## The problem
Every entry below is to be returned unchanged. Images are not part of the copy.

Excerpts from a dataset
==========

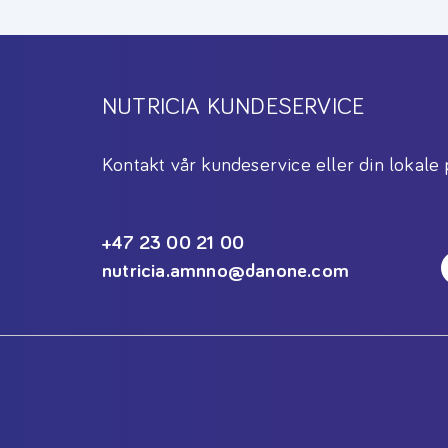
NUTRICIA KUNDESERVICE
Kontakt vår kundeservice eller din lokale 
+47 23 00 21 00
nutricia.amnno@danone.com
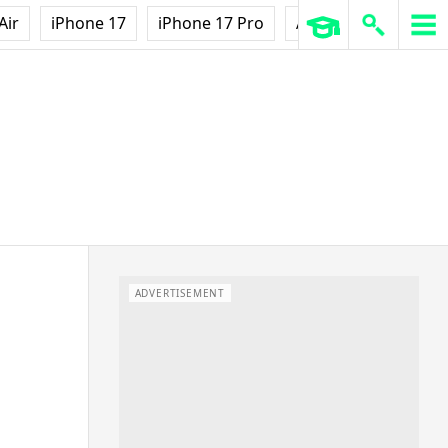
Air
iPhone 17
iPhone 17 Pro
AirPods Pro 3
Ap
ADVERTISEMENT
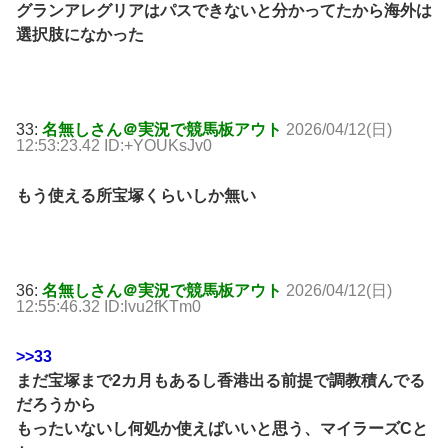
グランアレグリアはパスできないと分かってたから海外は
選択肢になかった
33:
名無しさん＠実況で競馬板アウト
2026/04/12(日)
12:53:23.42 ID:+YOUKsJv0
もう使える所宝塚くらいしか無い
36:
名無しさん＠実況で競馬板アウト
2026/04/12(日)
12:55:46.32 ID:lvu2fKTm0
>>33
まだ宝塚まで2カ月もあるし香港出る前提で調教積んでる
だろうから
もったいないし何処か使えばいいと思う、マイラーズCと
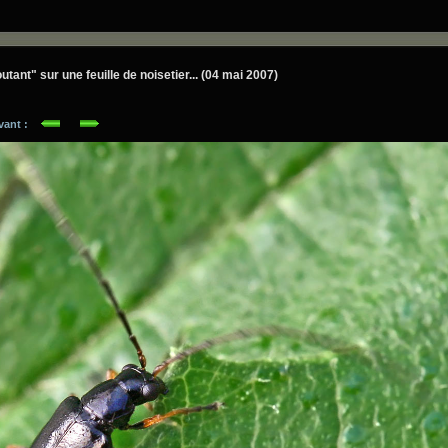
outant" sur une feuille de noisetier... (04 mai 2007)
ivant :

==========

## Reply
NUTRICIA KUNDESERVICE
Kontakt vår kundeservice eller din lokale 
+47 23 00 21 00
nutricia.amnno@danone.com
Air
iPhone 17
iPhone 17 Pro
AirPods Pro 3
Ap
ADVERTISEMENT
グランアレグリアはパスできないと分かってたから海外は
選択肢になかった
33:
名無しさん＠実況で競馬板アウト
2026/04/12(日)
12:53:23.42 ID:+YOUKsJv0
もう使える所宝塚くらいしか無い
36:
名無しさん＠実況で競馬板アウト
2026/04/12(日)
12:55:46.32 ID:lvu2fKTm0
>>33
まだ宝塚まで2カ月もあるし香港出る前提で調教積んでる
だろうから
もったいないし何処か使えばいいと思う、マイラーズCと
outant" sur une feuille de noisetier... (04 mai 2007)
ivant :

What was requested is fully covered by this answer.